Patients with active dental caries may harbor supragingival bacteria with species-specific differences in antibiotic resistance and biofilm-forming capacity compared with those with good oral health.
In a study, researchers analyzed 319 bacterial isolates obtained from the supragingival plaque of 40 adult participants at three German universities, including 17 patients with at least two active dentinal caries and 23 healthy controls. They tested antimicrobial susceptibility using disk diffusion and Etest methods as well as quantified biofilm formation with crystal violet staining across 15 oral bacterial species representing facultative and obligate anaerobes.
The clearest differences were observed in Veillonella parvula, of which 21% of the isolates were susceptible to ampicillin among the patients with active dental caries compared with 73% of those among healthy patients. Intermediate susceptibility classifications occurred in 71% vs 23%, respectively. The researchers also found differences in biofilm formation for V. parvula. For instance, 79% of isolates from patients with caries were categorized as moderate biofilm producers, whereas 82% of isolates from healthy patients were classified as non–biofilm producers.
Differences also emerged in Lachnoanaerobaculum saburreum. In isolates from healthy patients, resistant bacteria were more frequently associated with stronger biofilm formation, including moderate and strong biofilm-producing categories. In contrast, isolates from patients with caries were predominantly non–biofilm producers.

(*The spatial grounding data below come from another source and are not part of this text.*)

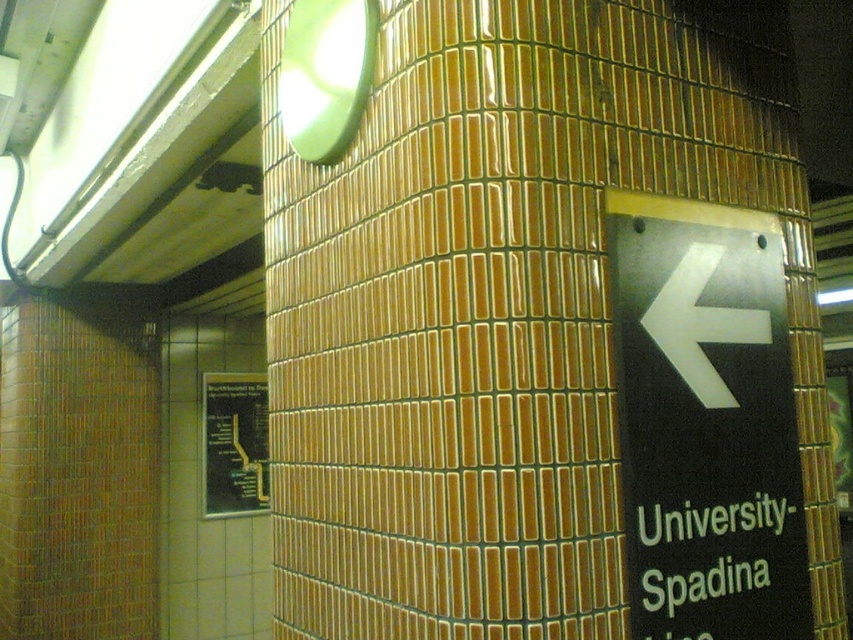 Question: Is black plastic sign at right closer to the viewer compared to green matte sign at lower right?

Choices:
 (A) no
 (B) yes

Answer: (B)

Question: Which object appears farthest from the camera in this image?

Choices:
 (A) black glossy map at lower left
 (B) green matte sign at lower right

Answer: (A)

Question: Which of the following is the farthest from the observer?

Choices:
 (A) black glossy map at lower left
 (B) green matte sign at lower right

Answer: (A)

Question: Which object is positioned farthest from the green matte sign at lower right?

Choices:
 (A) black plastic sign at right
 (B) black glossy map at lower left

Answer: (B)

Question: Is black plastic sign at right thinner than green matte sign at lower right?

Choices:
 (A) yes
 (B) no

Answer: (B)

Question: Does green matte sign at lower right appear under black glossy map at lower left?

Choices:
 (A) no
 (B) yes

Answer: (A)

Across obligate anaerobic species overall, greater biofilm formation was associated with higher proportions of antibiotic resistance. Moderate and strong biofilm-producing isolates demonstrated more antimicrobial resistant outcomes compared with non–biofilm producing isolates.
Resistant isolates were identified across all tested taxa, including Streptococcus oralis, Streptococcus mutans, Actinomyces oris, Neisseria species, Capnocytophaga ochracea, Eikenella corrodens, Prevotella nigrescens, Fusobacterium nucleatum, Parvimonas micra, L. saburreum, and V. parvula. Beta-lactamase activity was confirmed in eight bacterial isolates, most commonly in F. nucleatum.
The researchers cautioned that the findings should be interpreted as exploratory because of the study’s small sample size and uneven species representation across the groups. Multiple bacterial isolates could originate from the same patient, introducing potential intra-subject dependency. The culture-based design also limited analysis to cultivable bacteria and did not capture broader ecologic interactions within multispecies oral biofilms.
Overall, the findings did not support a universal increase in antimicrobial resistance among patients with caries.
“The observed associations were predominantly species-specific rather than universal, indicating that caries-related ecological changes do not uniformly translate into resistance or biofilm phenotypes across all taxa,” wrote lead study author David L. Auer, of the Department of Operative Dentistry and Periodontology at the Center for Dental Medicine in the Faculty of Medicine at the University of Freiburg in Germany, and colleagues.
The study was funded by the Ministry of Science, Research and the Arts of the State of Baden-Württemberg, and the Deutsche Forschungsgemeinschaft DFG. Co–study author Fabian Cieplik reported serving on the editorial board of Frontiers at the time of submission.